Code template to use effectivity satellites for multiple sources

Hi,

We have stumbled upon following challange:

  1. We have identified multiple links, where there is a driving key and relation to other hubs can change over time.
  2. We have introduced multiple effectivity satellite in order to track the relations for each source of the link.
  3. We want now to use the effectivity satellites in the code of bridge tables, however we have not found a straightforward code pattern and used the following code where we union all the effective satellites for given link.

INSERT INTO BRIDGE (hk_hub1, hk_hub2, …, snapshot_date)

SELECT

FROM
as_of join hub1 on 1=1
INNER JOIN link1 on hub1.hk_hub1 = link1.hk_hub1
INNER JOIN
(
– select active links from source1
SELECT hk_link1
FROM effSat1_current – current view on top of effectivity satellite
WHERE snapshot_date>= dv_start_date and snapshot_date<dv_end_date
and hk_link1 <> 0x0 – eliminate ghost record
UNION ALL
– select active links from source2
SELECT hk_link1
FROM effSat2_current
WHERE snapshot_date>= dv_start_date and snapshot_date<dv_end_date
and hk_link1 <> 0x0 – eliminate ghost record
) eff_sats on link1.hk_link1 = eff_sats.hk_link1

Is there a better code pattern for applying effectivity logic for link with multiple sources?
Or maybe you would use one effectivity satellite for link and don’t dinstinguish the sources?

Regards,
Marcin

Hello,

Not sure of the difficulty in this situation since you’d just want to select content between the start and end date of the effectivity satellite based on the driving key, right?
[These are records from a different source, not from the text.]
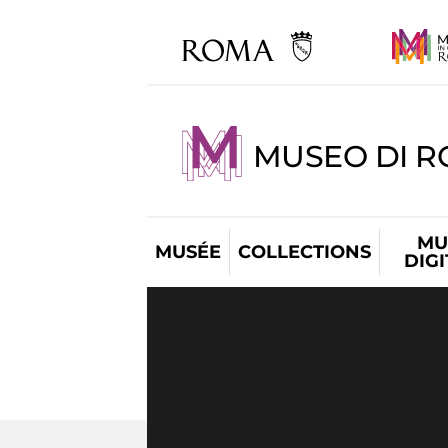
MUSEO DI R
MU
MUSÉE
COLLECTIONS
DIG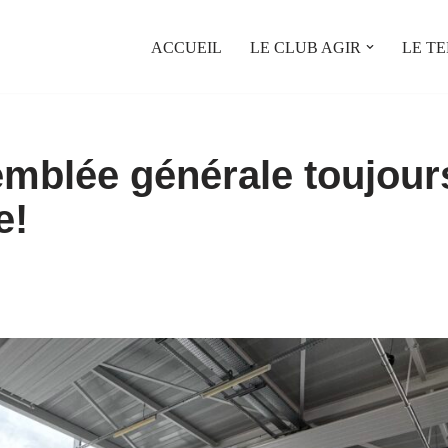
ACCUEIL
LE CLUB AGIR
LE TE
mblée générale toujour
e!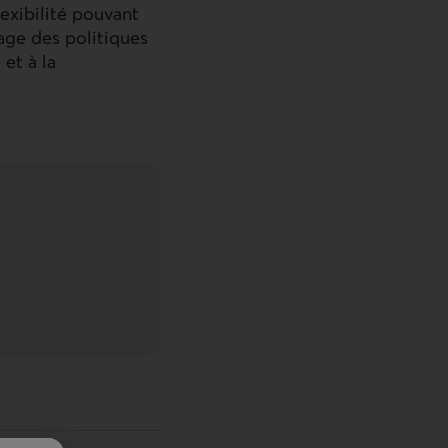
exibilité pouvant
rage des politiques
et à la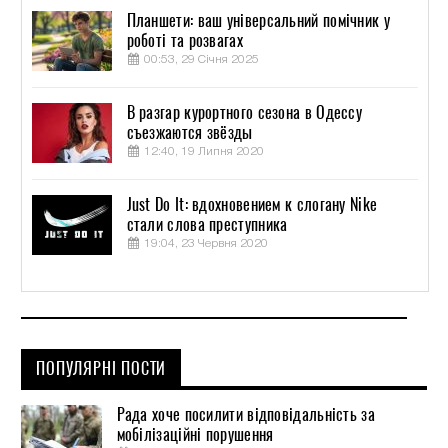
Планшети: ваш універсальний помічник у
роботі та розвагах
00:53, 29 Січня 2025
В разгар курортного сезона в Одессу
съезжаются звёзды
12:40, 19 Липня 2020
Just Do It: вдохновением к слогану Nike
стали слова преступника
19:04, 23 Червня 2020
ПОПУЛЯРНІ ПОСТИ
Рада хоче посилити відповідальність за
мобілізаційні порушення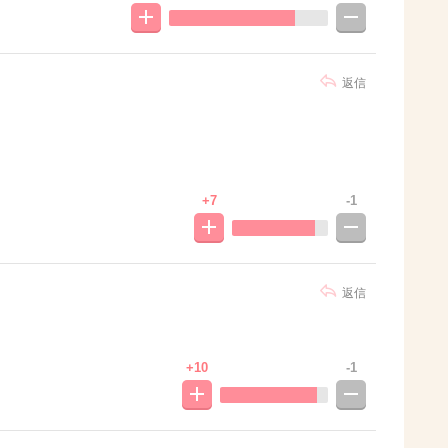
返信
+7
-1
返信
+10
-1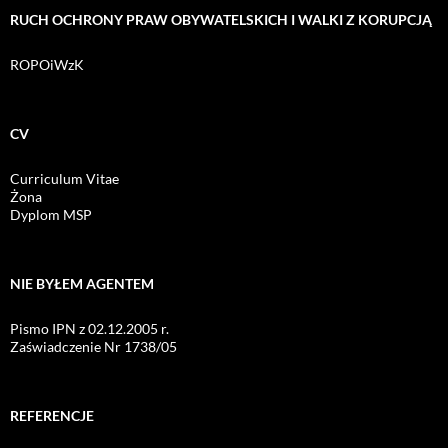
RUCH OCHRONY PRAW OBYWATELSKICH I WALKI Z KORUPCJĄ
ROPOiWzK
CV
Curriculum Vitae
Żona
Dyplom MSP
NIE BYŁEM AGENTEM
Pismo IPN z 02.12.2005 r.
Zaświadczenie Nr 1738/05
REFERENCJE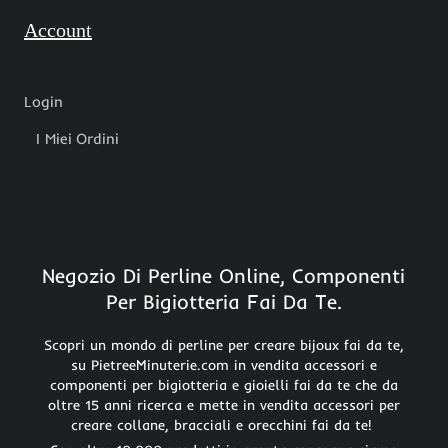
Account
Login
I Miei Ordini
Negozio Di Perline Online, Componenti
Per Bigiotteria Fai Da Te.
Scopri un mondo di perline per creare bijoux fai da te,
su PietreeMinuterie.com in vendita accessori e
componenti per bigiotteria e gioielli fai da te che da
oltre 15 anni ricerca e mette in vendita accessori per
creare collane, bracciali e orecchini fai da te!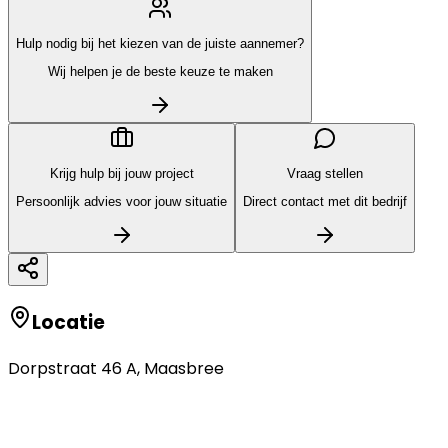
Hulp nodig bij het kiezen van de juiste aannemer?
Wij helpen je de beste keuze te maken
Krijg hulp bij jouw project
Vraag stellen
Persoonlijk advies voor jouw situatie
Direct contact met dit bedrijf
Locatie
Dorpstraat 46 A
,
Maasbree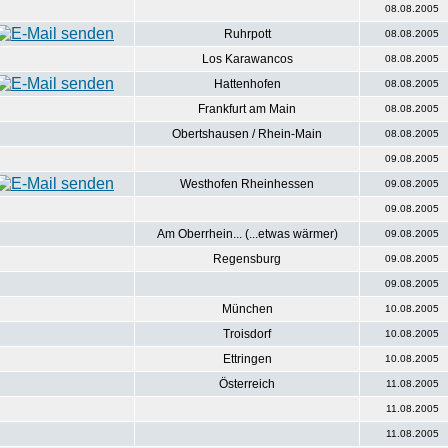
08.08.2005
Ruhrpott
08.08.2005
Los Karawancos
08.08.2005
Hattenhofen
08.08.2005
Frankfurt am Main
08.08.2005
Obertshausen / Rhein-Main
08.08.2005
09.08.2005
Westhofen Rheinhessen
09.08.2005
09.08.2005
Am Oberrhein... (...etwas wärmer)
09.08.2005
Regensburg
09.08.2005
09.08.2005
München
10.08.2005
Troisdorf
10.08.2005
Ettringen
10.08.2005
Österreich
11.08.2005
11.08.2005
11.08.2005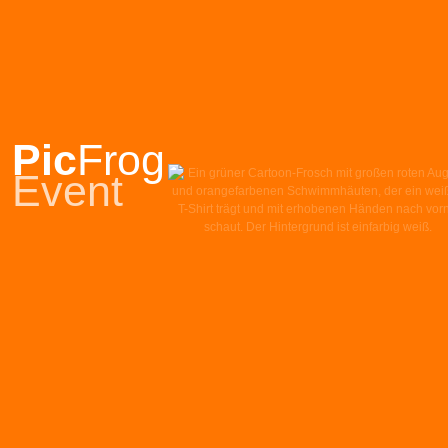
Pic
Frog
Event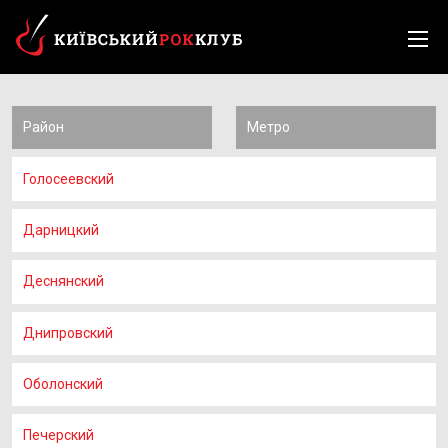
Район
Метро
Голосеевский
Дарницкий
Деснянский
Днипровский
Оболонский
Печерский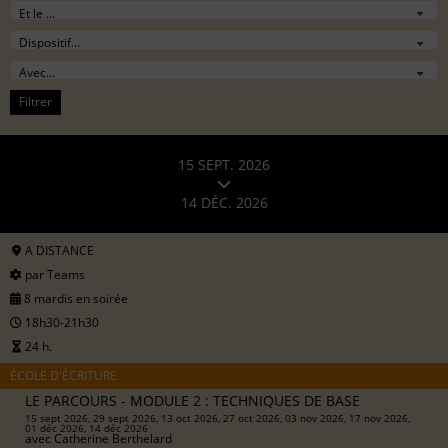
Filtrer
15 SEPT. 2026
14 DÉC. 2026
A DISTANCE
par Teams
8 mardis en soirée
18h30-21h30
24 h.
ÉCOLE D'ÉCRITURE
LE PARCOURS - MODULE 2 : TECHNIQUES DE BASE
15 sept 2026, 29 sept 2026, 13 oct 2026, 27 oct 2026, 03 nov 2026, 17 nov 2026,
01 déc 2026, 14 déc 2026
avec
Catherine Berthelard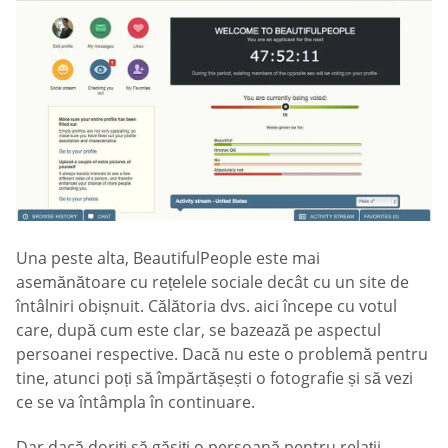
Una peste alta, BeautifulPeople este mai
asemănătoare cu rețelele sociale decât cu un site de
întâlniri obișnuit. Călătoria dvs. aici începe cu votul
care, după cum este clar, se bazează pe aspectul
persoanei respective. Dacă nu este o problemă pentru
tine, atunci poți să împărtășești o fotografie și să vezi
ce se va întâmpla în continuare.
Dar dacă doriți să găsiți o persoană pentru relații,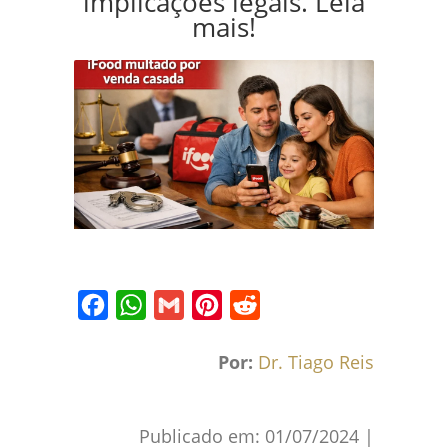
implicações legais. Leia
mais!
Facebook
WhatsApp
Gmail
Pinterest
Reddit
Por:
Dr. Tiago Reis
Publicado em:
01/07/2024
|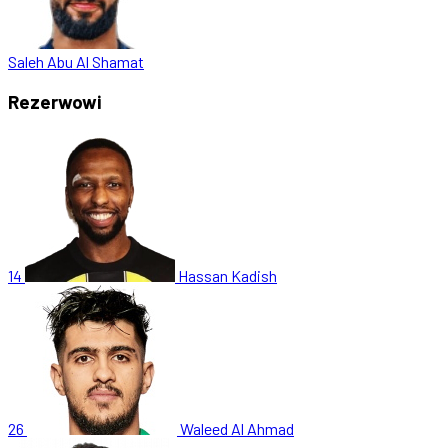
Saleh Abu Al Shamat
Rezerwowi
14
Hassan Kadish
26
Waleed Al Ahmad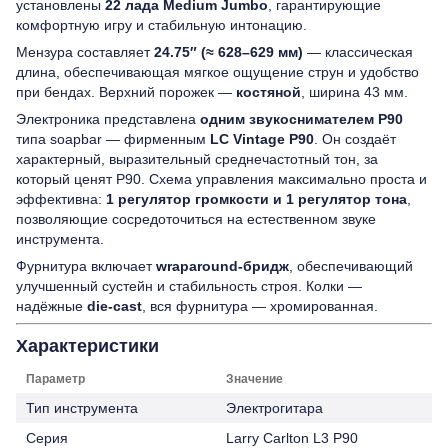
установлены
22 лада Medium Jumbo
, гарантирующие
комфортную игру и стабильную интонацию.
Мензура составляет
24.75″ (≈ 628–629 мм)
— классическая
длина, обеспечивающая мягкое ощущение струн и удобство
при бендах. Верхний порожек —
костяной
, ширина 43 мм.
Электроника представлена
одним звукоснимателем P90
типа soapbar — фирменным
LC Vintage P90
. Он создаёт
характерный, выразительный среднечастотный тон, за
который ценят P90. Схема управления максимально проста и
эффективна:
1 регулятор громкости и 1 регулятор тона
,
позволяющие сосредоточиться на естественном звуке
инструмента.
Фурнитура включает
wraparound-бридж
, обеспечивающий
улучшенный сустейн и стабильность строя. Колки —
надёжные
die-cast
, вся фурнитура — хромированная.
Характеристики
Параметр
Значение
Тип инструмента
Электрогитара
Серия
Larry Carlton L3 P90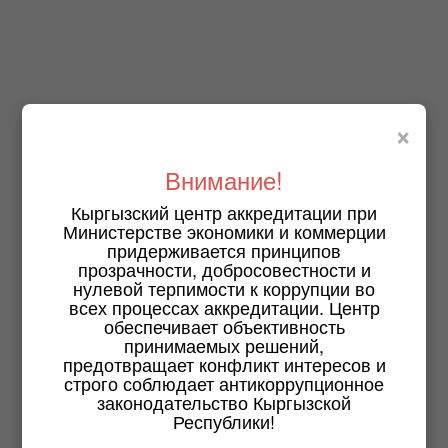
×
Внимание!
Кыргызский центр аккредитации при
Министерстве экономики и коммерции
придерживается принципов
прозрачности, добросовестности и
нулевой терпимости к коррупции во
всех процессах аккредитации. Центр
обеспечивает объективность
принимаемых решений,
предотвращает конфликт интересов и
строго соблюдает антикоррупционное
законодательство Кыргызской
Республики!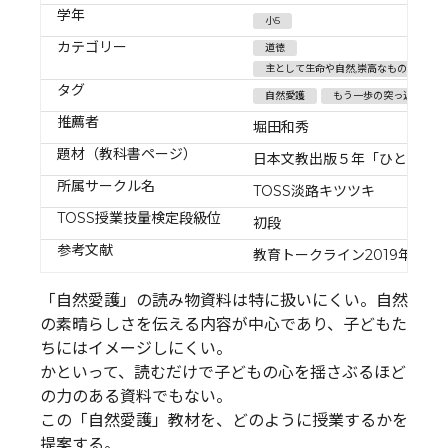
学年
小5
カテゴリー
道徳
主として生命や自然,崇高なものとの関わ
タグ
自然愛護
もう一歩の突っ込み
推薦者
堀田和秀
題材（教科書ページ）
日本文教出版５年「ひとふみ
所属サークル名
TOSS淡路キツツキ
TOSS授業技量検定段級位
初段
参考文献
教育トークライン2019年９月
「自然愛護」の読み物資料は特に扱いにくい。自然
の素晴らしさを伝える内容が中心であり、子どもた
ちにはイメージしにくい。
かといって、読むだけで子どもの心を揺さぶるほど
の力のある資料でもない。
この「自然愛護」教材を、どのように授業するかを
提案する。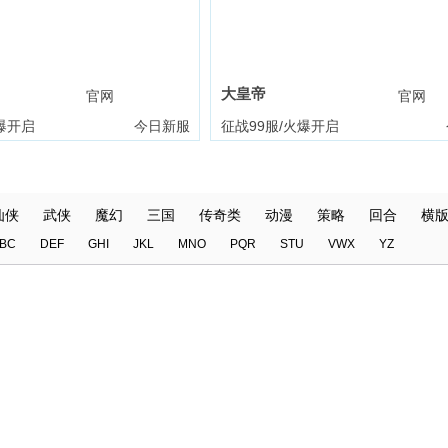
大皇帝
官网
礼包
官网
爆开启
今日新服
征战99服/火爆开启
仙侠
武侠
魔幻
三国
传奇类
动漫
策略
回合
横
BC
DEF
GHI
JKL
MNO
PQR
STU
VWX
YZ
战神世纪
乾坤天地
权力的游戏
龙域世界
仙剑奇侠传：新的开始
天外飞仙
-山海封神
将神
赤月传说
战歌与剑
正中靶心
爱琳诗篇
绝地苍穹
像素名将录
逐鹿皇城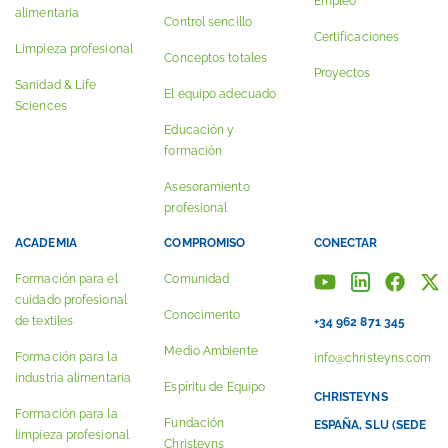
Empleo
alimentaria
Control sencillo
Certificaciones
Limpieza profesional
Conceptos totales
Proyectos
Sanidad & Life
El equipo adecuado
Sciences
Educación y
formación
Asesoramiento
profesional
ACADEMIA
COMPROMISO
CONECTAR
Formación para el
Comunidad
cuidado profesional
Conocimento
de textiles
+34 962 871 345
Medio Ambiente
Formación para la
info@christeyns.com
industria alimentaria
Espíritu de Equipo
CHRISTEYNS
Formación para la
Fundación
ESPAÑA, SLU (SEDE
limpieza profesional
Christeyns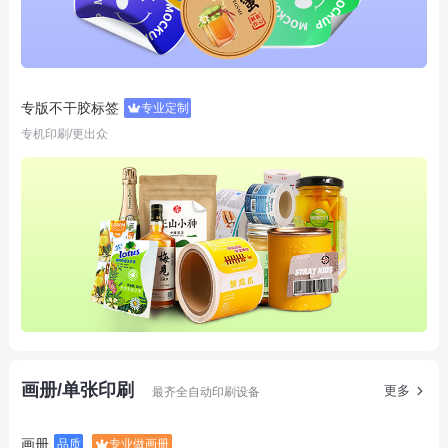
专版不干胶标签
专业定制
专机印刷/更出众
画册/单张印刷
更多
最齐全自动印刷设备
画册
品质
专业做画册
Pretty standard, I cover 3 ways to query an EFS, simply combine the method with a bridge and voila.

Hi Patrick,

The difficulty lies in the fact that link has multiple source, thus we need to introduce multiple satellites to control respective scopes of data. Have a look at the image below:

  • effSat1 tracks link entires from source S1, whereas effSat2 tracks source S2.

obraz

I can think off 3 options:

  1. Create only 1 effectivity satellite - pretty difficult, since keys would have to be tracked on source by source basis anyway
  2. UNION HKs from eff sats and then join to link (like I did above)
  3. Move UNION to upper level, each union would join to 1 eff satellite only, see code below

What do you think about these options?

INSERT INTO BRIDGE (hk_hub1, hk_hub2, …, snapshot_date)
…
SELECT ...

FROM
as_of join hub1 on 1=1
INNER JOIN link1 on hub1.hk_hub1 = link1.hk_hub1
INNER JOIN
(
	– select active links from source1
	SELECT hk_link1
	FROM effSat1_current – current view on top of effectivity satellite
	WHERE snapshot_date>= dv_start_date and snapshot_date<dv_end_date
	and hk_link1 <> 0x0 – eliminate ghost record
) eff_sats on link1.hk_link1 = eff_sats.hk_link1

UNION ALL

SELECT ...

FROM
as_of join hub1 on 1=1
INNER JOIN link1 on hub1.hk_hub1 = link1.hk_hub1
INNER JOIN
(
	– select active links from source2
	SELECT hk_link1
	FROM effSat2_current
	WHERE snapshot_date>= dv_start_date and snapshot_date<dv_end_date
	and hk_link1 <> 0x0 – eliminate ghost record
) eff_sats on link1.hk_link1 = eff_sats.hk_link1

Ah… context!

You’d need a bridge to pass through multiple the boundaries.

For the same relationship from multiple sources it would imply an equi-join from link to multiple efs and that would work just fine, the pointy problem are for those relationships not coming from all sources, they would not have an entry in an EFS and force you into a LEFT join for those. Gets ugly.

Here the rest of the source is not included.